At an emotional memorial service, Würzburg mourned the deaths of three women who were killed in a knife attack. With the motive still unclear, officials urged against responding to the attack with "hate and revenge."
"We cannot answer such a hateful deed with hate and revenge," Söder said, two days after a Somali man went on a rampage with a knife in the city center, killing three people and injuring six.
The conservative leader criticized people who labeled the attacker as "someone with migrant background," pointing out that other people with immigrant backgrounds rushed to help the victims and subdue the attacker.
"Good and evil are not an issue of nationality, religion and ethnicity," he said.
What do we know about the victims?
The three victims who succumbed to their severe injuries were aged 24, 49 and 82, police said on Sunday.
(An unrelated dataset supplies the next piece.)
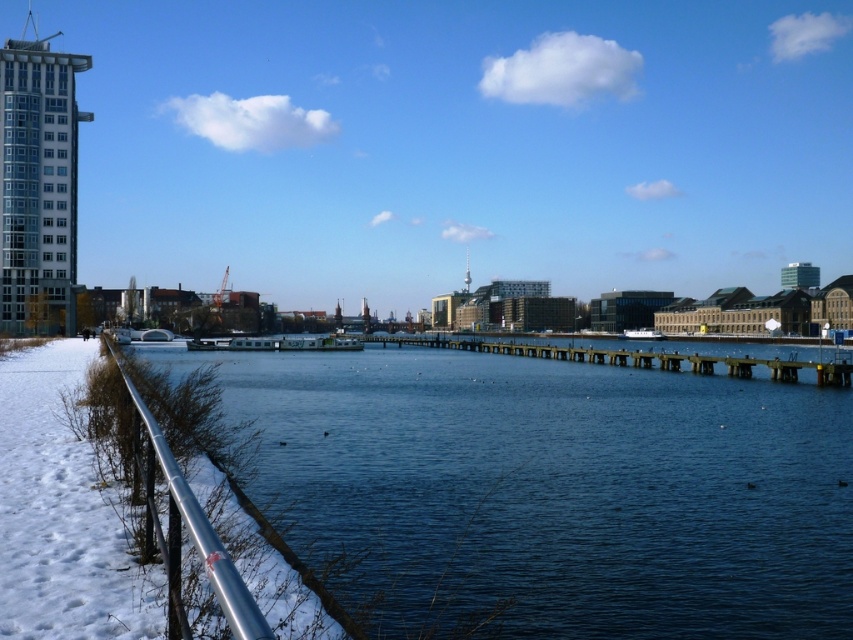 You are standing at the edge of the waterfront and want to take a photo of the glassy reflective skyscraper at upper left and the wooden at center. Which object should you adjust your camera angle upwards to capture in your photo?

You should adjust your camera angle upwards to capture the glassy reflective skyscraper at upper left because it is positioned above the wooden at center.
The three people killed were all women.
The authorities said the condition of one of the five seriously injured victims has improved.
During Sunday's memorial service, Würzburg Mayor Christian Schuchardt spoke of the shock and grief felt by the whole city.
"The mourning for the people lost will never end," he said.
On the evening of the attack, Schuchardt said he was "shaken with horror" after hearing news of the violence.
"I also cried for the victims and their families. For the people who were suddenly attacked on a peaceful and beautiful summer evening, who were caught off guard and were injured or killed with a knife," he said.
What have investigators revealed so far?
According to the police, the suspect walked into a department store on Friday and asked a saleswoman where the knives were and allegedly stabbed three women to death before attacking people outside.
The suspect, currently in pretrial detention, is a 24-year-old Somali man who has lived in Germany since 2015.
Witnesses reported hearing the suspect shout "Allahu Akbar" (God is greatest in Arabic) during the attack.
Investigators have been looking into the motive behind the attack as suspension grows over whether the alleged perpetrator is mentally ill or has a radical Islamist agenda.
What triggered the rampage?
The suspect faces charges for triple murder, attempted murder, dangerous bodily harm in six other cases and intentional bodily harm in one other case, according to his lawyer.
The suspect's public defender said his client could possibly be suicidal and might harm himself while in detention.
"What I notice is that he is in obvious psychological distress," lawyer Hanjo Schrepfer told DPA news agency on Sunday.
He had been admitted to a psychiatric hospital earlier this year after threatening someone with a knife at a homeless shelter where he was living, prosecutors said.
Investigators had also found hateful texts on a phone at the homeless shelter where he lived. Police were not sure if the rampage was motivated by mental issues or Islamic radicalization.
"We don't know either one thing or the other for sure at the moment, but I just want to note that they don't rule each other out,'' Bavarian Interior Minister Joachim Herrmann said.